Cactus and horse manure – cement shares to plummet?

Cactus and horse manure – cement shares to plummet?
11 March 2005


On a mesa close to the Mexican border a dozen men and women scooped up handfuls of mud and hurled them at the sides of a small adobe building. They stepped back, admired the sound and effect of mud hitting the wall, and reached for another helping. It bothered no one that the secret ingredients in the mud were prickly pear cactus and fresh horse manure that had been cold-brewed in a “tea” before being mixed with earth and straw.

Rather than focusing on the upscale housing market in such places as the Albuquerque-Santa Fe-Taos axis in New Mexico or the wealthier areas of Arizona or California, the alliance is in the forefront of a renewed effort to build energy-efficient housing using materials that considerably reduce the cost and the impact on the environment.

“It’s all economic incentives because dirt is the only (building material) that is not linked to the price of oil,” said the seminar spokesman. The project was under the watchful eyes of Maria Jesus Jimenez, who managed the sessions; Joaquin Valenzuela, an adobe vault and dome craftsman; and Efren Rodriguez, a master adobe plasterer.
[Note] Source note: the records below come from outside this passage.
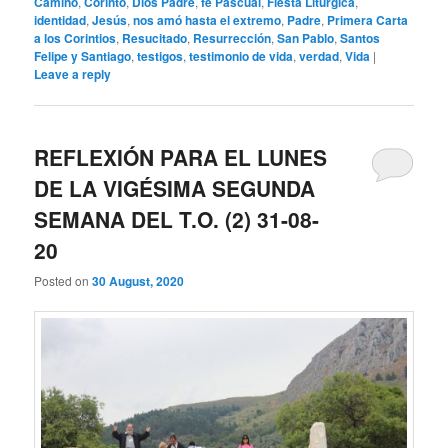
Camino
,
Corinto
,
Dios Padre
,
fe Pascual
,
Fiesta Litúrgica
,
identidad
,
Jesús
,
nos amó hasta el extremo
,
Padre
,
Primera Carta
a los Corintios
,
Resucitado
,
Resurrección
,
San Pablo
,
Santos
Felipe y Santiago
,
testigos
,
testimonio de vida
,
verdad
,
Vida
|
Leave a reply
REFLEXIÓN PARA EL LUNES
DE LA VIGÉSIMA SEGUNDA
SEMANA DEL T.O. (2) 31-08-
20
Posted on
30 August, 2020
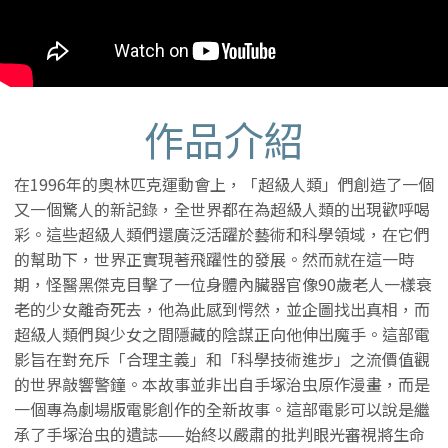
作品介紹
在1996年的奧林匹克運動會上，「超級人類」們創造了一個
又一個驚人的新記錄，全世界都在為超級人類的出現歡呼喝
彩。這些超級人類們還廣泛活躍於藝術和科學領域，在它們
的幫助下，世界正實現著飛躍性的發展。然而就在這一時
期，怪醫黑傑克目擊了一位身體內臟器官像90歲老人一樣衰
老的少女離奇死去，他為此感到愕然，並企圖找出真相，而
超級人類們與少女之間隱藏的陰謀正向他伸出魔手。這部電
影旨在對充斥「合理主義」和「科學技術進步」之流價值觀
的世界敲響警鐘。本故事並非出自手塚治虫原作漫畫，而是
一個專為劇場版電影創作的全新故事。這部電影可以說是繼
承了手塚治虫的遺誌——始終以嚴肅的批判眼光審視將生命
All hailed from Ojinaga, Mexico, across the Rio Grande from Presidio.

That morning’s assignment was to replaster the walls of a 12-by-12-foot domed adobe building that is a guest quarters for Swan’s 1,600-square-foot adobe home. The smaller building originally was plastered with a cement-based covering - a move Swan said was a mistake. Unusually heavy rains last summer produced hairline cracks in the plaster, and they could not be patched. So the old plaster was peeled off the walls, broken into small chunks and recycled as walkways around the yard - blue paint and all. This time, Swan said, the plaster would be based on the cactus-and-horse-manure mixture instead of commercial cement.

The prickly pear pads were cut open and then soaked for three days in water, which produced a syrup like consistency that helped the mud adhere to the adobe blocks. The manure soaked separately for three days, and unlike the cactus liquid, it was poured through a wire mesh strainer before the liquid was added to the dirt in the mixing process.

Blocks made from adobe also help keep a building cool in the summer and warm in winter by absorbing and then releasing moisture in the air as needed. A well-built adobe house can be as much as 20 degrees cooler in summer than the air outside.

(Abstracted from The San Antonio Express-News).